Re: [boost] [atomic] Generalized read-modify-write operation

2 Sep 2015

      On 02.09.2015 02:20, Gavin Lambert wrote:
...
On 1/09/2015 21:35, Andrey Semashev wrote:
...
I was wondering is there would be interest in a generalized
read-modify-write operation in Boost.Atomic. The idea is to have a
atomic<T>::read_modify_write method that would take a function that
would perform the modify on the atomic value. The interface could be
roughly this:
[...]
Does this look interesting to anyone? Comments?
It's not strictly necessary since it's equivalent to a do { r =
modify(n); } while (!var.compare_exchange_weak(n, r, order)) loop, which
isn't that much more typing. (Although I elided the initial load, so
it's a bit more typing than it appears here.)
Yes, correct. r and n also have to be declared outside the loop, which 
is kind of annoying.
...
(And the above is also supposed to use LL/SC on architectures where this
is cheaper than CAS, although I'm not sure if this is the case.)
I'm not sure there are architectures that implement both CAS and LL/SC 
instructions, at least I'm not aware of such. On the architectures that 
support LL/SC, the instructions will be used to implement 
compare_exchange_weak. The modify function in this CAS loop will not be 
executed within the LL/SC region, which is why the additional load 
before the loop is required. There is also a probability of CAS failure.

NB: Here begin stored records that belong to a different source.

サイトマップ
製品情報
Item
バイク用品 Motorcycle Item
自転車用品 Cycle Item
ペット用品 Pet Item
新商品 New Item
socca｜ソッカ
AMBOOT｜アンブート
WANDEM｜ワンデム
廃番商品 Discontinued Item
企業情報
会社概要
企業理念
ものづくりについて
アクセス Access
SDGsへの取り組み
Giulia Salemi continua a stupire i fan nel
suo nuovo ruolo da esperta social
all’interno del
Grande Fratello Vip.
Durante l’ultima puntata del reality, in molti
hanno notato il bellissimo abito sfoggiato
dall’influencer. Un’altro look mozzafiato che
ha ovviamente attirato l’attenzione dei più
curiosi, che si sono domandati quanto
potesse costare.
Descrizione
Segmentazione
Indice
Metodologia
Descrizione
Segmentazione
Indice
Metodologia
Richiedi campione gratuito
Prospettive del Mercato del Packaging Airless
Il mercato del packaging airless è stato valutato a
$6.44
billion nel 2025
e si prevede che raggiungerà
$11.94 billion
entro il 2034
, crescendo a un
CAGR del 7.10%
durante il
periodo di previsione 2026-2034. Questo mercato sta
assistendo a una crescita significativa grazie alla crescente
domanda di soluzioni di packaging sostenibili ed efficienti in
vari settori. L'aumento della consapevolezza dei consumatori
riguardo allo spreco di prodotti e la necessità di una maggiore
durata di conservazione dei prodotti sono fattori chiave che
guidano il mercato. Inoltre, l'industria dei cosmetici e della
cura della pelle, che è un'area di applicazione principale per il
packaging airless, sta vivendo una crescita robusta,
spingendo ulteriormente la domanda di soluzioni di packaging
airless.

There is another point to consider. compare_exchange_weak/strong 
opereation on an LL/SC architecure is more complex than what is required 
to implement a simple RMW operation. For example, let's see it in 
Boost.Atomic code for ARM. Here is fetch_add, which can be used as a 
prototype of what could be done with a generic RMW operation:

   "1:\n"
   "ldrex   %[original], %[storage]\n"
   "add     %[result], %[original], %[value]\n" // modify
   "strex   %[tmp], %[result], %[storage]\n"
   "teq     %[tmp], #0\n"
   "bne     1b\n"

Frankly, I'd like to be able to generate code like this for operations 
other than those defined by the standard atomic<> interface.

And here is CAS (weak):

   "mov %[success], #0\n"
   "ldrex %[original], %[storage]\n"
   "cmp %[original], %[expected]\n"
   "itt eq\n"
   "strexeq %[success], %[desired], %[storage]\n"
   "eoreq %[success], %[success], #1\n"

To this we will also have to add the load, the modify and the loop.
...
But provided that the code generated is no worse than this (in
particular that the compiler can inline the function call in optimised
builds, at least where the function is relatively simple) then it would
still be useful, particularly for people who aren't used to using weak
exchange loops.
I certainly hope the compiler will be able to inline the modify 
function. If it doesn't, for relatively simple functions, then it 
probably isn't worth it.